**DESCRIPTION OF THE TASK**
Scan the records below. Copy every line in which the word "name" appears.

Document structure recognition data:
● ● ● ● ●

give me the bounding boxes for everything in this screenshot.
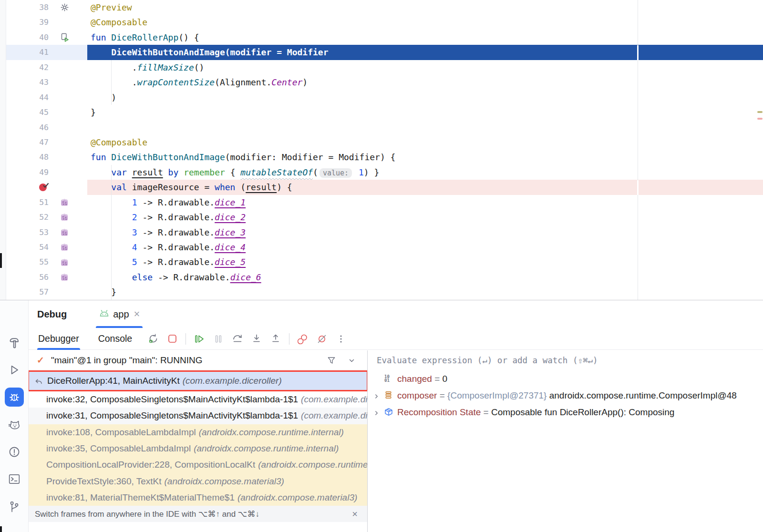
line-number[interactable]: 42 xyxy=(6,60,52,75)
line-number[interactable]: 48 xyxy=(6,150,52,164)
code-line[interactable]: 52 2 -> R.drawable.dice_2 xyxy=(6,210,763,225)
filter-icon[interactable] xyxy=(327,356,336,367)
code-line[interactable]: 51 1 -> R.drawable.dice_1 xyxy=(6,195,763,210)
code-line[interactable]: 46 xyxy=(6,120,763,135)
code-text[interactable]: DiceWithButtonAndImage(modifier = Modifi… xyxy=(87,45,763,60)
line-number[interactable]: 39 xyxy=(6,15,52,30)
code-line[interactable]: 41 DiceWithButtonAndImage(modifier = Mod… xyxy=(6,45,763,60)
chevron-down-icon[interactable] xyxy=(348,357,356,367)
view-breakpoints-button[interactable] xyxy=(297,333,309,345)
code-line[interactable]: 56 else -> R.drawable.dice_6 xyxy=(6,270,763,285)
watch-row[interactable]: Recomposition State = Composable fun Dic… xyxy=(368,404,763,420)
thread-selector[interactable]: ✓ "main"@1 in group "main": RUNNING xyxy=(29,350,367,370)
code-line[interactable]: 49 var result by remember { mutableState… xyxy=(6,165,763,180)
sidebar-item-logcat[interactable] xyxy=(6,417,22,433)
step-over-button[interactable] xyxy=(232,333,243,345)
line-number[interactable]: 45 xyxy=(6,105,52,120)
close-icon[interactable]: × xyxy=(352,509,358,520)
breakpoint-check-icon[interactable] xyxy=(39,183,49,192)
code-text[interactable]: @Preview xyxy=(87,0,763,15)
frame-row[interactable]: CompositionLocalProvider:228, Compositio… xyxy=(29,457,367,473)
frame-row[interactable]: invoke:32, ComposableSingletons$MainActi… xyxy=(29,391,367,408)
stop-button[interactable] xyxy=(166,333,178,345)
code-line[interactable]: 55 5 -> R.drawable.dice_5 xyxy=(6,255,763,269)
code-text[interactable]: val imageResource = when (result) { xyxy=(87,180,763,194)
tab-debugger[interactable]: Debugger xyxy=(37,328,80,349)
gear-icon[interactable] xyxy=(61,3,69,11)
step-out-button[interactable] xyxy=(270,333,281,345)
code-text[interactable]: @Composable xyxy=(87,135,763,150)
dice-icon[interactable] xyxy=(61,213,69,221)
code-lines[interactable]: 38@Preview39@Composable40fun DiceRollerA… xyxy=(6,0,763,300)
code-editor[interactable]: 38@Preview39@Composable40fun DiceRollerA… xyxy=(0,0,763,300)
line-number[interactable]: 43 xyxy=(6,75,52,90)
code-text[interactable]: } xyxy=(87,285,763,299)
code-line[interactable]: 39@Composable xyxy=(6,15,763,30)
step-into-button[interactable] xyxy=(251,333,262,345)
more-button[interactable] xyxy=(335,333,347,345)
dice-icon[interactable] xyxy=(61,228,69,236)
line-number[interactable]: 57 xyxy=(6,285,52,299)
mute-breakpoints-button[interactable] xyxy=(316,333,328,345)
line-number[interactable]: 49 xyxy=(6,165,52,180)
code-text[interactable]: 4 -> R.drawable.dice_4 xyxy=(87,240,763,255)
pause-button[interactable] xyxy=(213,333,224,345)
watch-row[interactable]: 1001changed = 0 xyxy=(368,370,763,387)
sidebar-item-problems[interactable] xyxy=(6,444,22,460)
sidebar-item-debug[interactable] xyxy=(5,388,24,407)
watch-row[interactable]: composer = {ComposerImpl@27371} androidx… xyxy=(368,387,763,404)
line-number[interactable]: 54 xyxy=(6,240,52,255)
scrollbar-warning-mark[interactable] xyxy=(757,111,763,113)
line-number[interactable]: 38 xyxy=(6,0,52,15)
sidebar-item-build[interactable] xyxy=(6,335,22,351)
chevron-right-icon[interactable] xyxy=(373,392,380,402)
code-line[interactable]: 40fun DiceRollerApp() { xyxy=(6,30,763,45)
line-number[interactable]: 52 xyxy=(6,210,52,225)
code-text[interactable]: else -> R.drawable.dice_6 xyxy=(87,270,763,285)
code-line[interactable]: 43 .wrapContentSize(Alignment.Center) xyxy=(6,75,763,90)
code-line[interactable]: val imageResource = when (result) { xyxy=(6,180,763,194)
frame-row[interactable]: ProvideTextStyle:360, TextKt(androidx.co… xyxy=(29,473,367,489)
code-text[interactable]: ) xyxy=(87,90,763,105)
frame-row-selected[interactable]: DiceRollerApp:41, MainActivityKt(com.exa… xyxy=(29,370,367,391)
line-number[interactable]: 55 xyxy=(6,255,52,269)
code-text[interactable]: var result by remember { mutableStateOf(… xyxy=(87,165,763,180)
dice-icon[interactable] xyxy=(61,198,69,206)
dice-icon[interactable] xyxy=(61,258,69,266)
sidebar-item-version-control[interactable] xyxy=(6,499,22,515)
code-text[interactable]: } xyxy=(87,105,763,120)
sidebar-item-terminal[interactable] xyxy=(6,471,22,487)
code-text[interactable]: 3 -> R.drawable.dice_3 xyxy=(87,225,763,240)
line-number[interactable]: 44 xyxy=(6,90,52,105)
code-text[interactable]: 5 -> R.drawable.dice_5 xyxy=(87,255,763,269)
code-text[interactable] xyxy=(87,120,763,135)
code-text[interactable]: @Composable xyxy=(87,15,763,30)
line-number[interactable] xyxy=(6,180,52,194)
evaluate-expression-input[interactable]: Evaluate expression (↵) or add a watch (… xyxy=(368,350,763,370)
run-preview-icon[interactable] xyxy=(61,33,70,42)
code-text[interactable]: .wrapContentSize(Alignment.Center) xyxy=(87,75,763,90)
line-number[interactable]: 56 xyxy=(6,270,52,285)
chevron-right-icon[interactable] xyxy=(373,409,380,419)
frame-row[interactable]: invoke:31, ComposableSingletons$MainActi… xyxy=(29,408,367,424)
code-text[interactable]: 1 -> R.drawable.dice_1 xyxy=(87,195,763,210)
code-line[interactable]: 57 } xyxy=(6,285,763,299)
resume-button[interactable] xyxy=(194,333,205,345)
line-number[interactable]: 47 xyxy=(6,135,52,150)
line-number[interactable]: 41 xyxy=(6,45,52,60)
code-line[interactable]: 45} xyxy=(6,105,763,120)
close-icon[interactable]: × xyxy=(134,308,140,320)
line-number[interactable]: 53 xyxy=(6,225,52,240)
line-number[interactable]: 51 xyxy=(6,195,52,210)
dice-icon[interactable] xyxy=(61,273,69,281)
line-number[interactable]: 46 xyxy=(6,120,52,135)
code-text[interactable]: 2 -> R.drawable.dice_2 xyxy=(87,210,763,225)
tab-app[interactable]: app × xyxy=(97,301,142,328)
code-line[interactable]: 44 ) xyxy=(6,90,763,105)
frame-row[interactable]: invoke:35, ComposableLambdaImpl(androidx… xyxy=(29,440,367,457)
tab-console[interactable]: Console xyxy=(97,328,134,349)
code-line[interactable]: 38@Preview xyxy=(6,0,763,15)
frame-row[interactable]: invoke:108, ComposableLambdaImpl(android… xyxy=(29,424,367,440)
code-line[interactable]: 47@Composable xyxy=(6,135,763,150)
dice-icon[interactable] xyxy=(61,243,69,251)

● ● ● ● ●

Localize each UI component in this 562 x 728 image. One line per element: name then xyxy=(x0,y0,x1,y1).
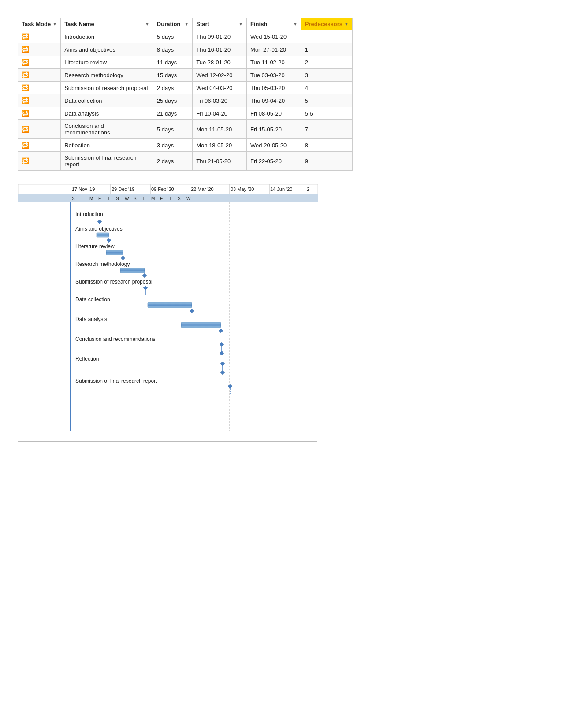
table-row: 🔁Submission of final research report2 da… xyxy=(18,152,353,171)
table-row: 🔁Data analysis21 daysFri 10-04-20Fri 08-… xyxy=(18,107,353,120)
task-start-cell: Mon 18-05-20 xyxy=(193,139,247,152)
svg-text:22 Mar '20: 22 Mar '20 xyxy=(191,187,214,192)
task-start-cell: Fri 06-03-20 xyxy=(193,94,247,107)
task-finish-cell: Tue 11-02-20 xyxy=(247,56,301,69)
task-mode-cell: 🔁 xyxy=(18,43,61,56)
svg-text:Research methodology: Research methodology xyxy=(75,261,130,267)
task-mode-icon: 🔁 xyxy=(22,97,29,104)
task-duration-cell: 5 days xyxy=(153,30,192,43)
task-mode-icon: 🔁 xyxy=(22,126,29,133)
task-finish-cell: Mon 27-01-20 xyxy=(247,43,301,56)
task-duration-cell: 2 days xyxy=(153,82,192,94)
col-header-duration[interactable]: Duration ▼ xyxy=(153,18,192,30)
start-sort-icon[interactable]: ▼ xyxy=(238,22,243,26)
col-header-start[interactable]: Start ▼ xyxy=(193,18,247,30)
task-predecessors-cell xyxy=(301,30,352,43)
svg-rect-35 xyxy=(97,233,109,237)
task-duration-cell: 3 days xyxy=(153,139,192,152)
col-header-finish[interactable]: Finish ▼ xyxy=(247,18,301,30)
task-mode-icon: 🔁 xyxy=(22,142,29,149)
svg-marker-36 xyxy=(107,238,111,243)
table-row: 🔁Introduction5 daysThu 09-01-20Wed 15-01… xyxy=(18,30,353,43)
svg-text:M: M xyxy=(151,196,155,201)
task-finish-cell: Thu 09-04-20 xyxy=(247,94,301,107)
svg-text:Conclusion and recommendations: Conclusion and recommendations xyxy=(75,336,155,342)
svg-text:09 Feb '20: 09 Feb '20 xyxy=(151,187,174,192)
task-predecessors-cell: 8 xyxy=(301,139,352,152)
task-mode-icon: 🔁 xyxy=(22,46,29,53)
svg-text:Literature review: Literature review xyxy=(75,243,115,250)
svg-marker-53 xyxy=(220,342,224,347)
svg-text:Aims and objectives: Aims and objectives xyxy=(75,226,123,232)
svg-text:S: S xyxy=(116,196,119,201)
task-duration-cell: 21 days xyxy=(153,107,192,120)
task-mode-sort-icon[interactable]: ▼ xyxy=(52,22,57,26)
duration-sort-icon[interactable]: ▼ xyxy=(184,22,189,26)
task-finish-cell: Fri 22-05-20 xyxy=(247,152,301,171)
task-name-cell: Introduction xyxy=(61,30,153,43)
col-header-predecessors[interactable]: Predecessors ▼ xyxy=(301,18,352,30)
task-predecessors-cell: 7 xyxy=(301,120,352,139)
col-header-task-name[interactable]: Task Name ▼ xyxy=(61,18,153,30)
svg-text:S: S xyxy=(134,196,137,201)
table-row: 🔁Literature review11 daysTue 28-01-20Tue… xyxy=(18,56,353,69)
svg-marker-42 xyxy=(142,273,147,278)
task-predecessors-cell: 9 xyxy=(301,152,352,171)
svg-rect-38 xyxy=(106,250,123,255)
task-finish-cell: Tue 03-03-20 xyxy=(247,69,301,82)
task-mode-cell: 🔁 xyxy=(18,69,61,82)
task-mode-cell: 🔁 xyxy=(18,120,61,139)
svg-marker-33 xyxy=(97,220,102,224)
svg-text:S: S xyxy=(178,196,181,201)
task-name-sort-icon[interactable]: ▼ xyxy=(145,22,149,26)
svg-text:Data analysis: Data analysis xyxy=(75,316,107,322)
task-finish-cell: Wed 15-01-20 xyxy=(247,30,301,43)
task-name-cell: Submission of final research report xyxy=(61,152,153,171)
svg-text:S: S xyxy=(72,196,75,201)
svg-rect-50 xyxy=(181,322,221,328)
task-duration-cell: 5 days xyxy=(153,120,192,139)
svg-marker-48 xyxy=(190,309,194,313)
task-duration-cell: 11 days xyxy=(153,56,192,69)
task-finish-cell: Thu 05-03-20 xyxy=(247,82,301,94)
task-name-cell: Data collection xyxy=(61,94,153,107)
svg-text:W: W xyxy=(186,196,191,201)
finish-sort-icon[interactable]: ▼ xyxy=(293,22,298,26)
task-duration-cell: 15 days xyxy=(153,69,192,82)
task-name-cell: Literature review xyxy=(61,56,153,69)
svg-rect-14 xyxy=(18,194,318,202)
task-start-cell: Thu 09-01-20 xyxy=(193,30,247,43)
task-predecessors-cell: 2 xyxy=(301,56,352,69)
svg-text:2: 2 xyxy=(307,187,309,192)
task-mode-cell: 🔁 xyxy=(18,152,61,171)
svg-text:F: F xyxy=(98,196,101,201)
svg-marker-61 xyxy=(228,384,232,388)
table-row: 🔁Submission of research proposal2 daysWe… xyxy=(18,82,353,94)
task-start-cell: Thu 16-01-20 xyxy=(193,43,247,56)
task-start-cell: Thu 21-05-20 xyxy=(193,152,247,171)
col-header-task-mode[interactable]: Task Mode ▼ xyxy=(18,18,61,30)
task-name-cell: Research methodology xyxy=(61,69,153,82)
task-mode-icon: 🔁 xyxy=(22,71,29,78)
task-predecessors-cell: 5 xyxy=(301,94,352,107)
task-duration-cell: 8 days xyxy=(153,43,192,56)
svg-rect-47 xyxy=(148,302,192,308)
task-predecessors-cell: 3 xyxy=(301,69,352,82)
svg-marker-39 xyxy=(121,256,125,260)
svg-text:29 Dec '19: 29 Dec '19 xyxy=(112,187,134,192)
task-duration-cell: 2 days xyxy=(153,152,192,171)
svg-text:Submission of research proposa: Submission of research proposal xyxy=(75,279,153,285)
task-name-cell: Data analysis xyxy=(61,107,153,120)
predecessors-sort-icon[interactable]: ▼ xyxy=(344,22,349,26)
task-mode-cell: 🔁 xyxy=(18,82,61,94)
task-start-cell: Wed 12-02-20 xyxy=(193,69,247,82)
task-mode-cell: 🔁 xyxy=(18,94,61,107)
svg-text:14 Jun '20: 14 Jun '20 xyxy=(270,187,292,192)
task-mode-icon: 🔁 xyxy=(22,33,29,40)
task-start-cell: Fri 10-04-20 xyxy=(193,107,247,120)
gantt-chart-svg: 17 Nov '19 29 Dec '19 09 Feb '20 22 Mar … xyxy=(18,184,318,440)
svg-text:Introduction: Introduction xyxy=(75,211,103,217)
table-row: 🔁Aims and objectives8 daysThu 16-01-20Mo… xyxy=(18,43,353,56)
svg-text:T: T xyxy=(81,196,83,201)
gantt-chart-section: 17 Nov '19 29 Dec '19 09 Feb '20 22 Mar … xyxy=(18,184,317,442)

● ● ● ● ●

**RESULT OF THE EXERCISE**
Localize each UI component in this 562 x 728 image. One line per element: name then xyxy=(x0,y0,x1,y1).
task-name-cell: Introduction xyxy=(61,30,153,43)
col-header-task-name[interactable]: Task Name ▼ xyxy=(61,18,153,30)
task-name-sort-icon[interactable]: ▼ xyxy=(145,22,149,26)
task-name-cell: Submission of final research report xyxy=(61,152,153,171)
task-name-cell: Data collection xyxy=(61,94,153,107)
task-name-cell: Literature review xyxy=(61,56,153,69)
task-name-cell: Research methodology xyxy=(61,69,153,82)
task-name-cell: Data analysis xyxy=(61,107,153,120)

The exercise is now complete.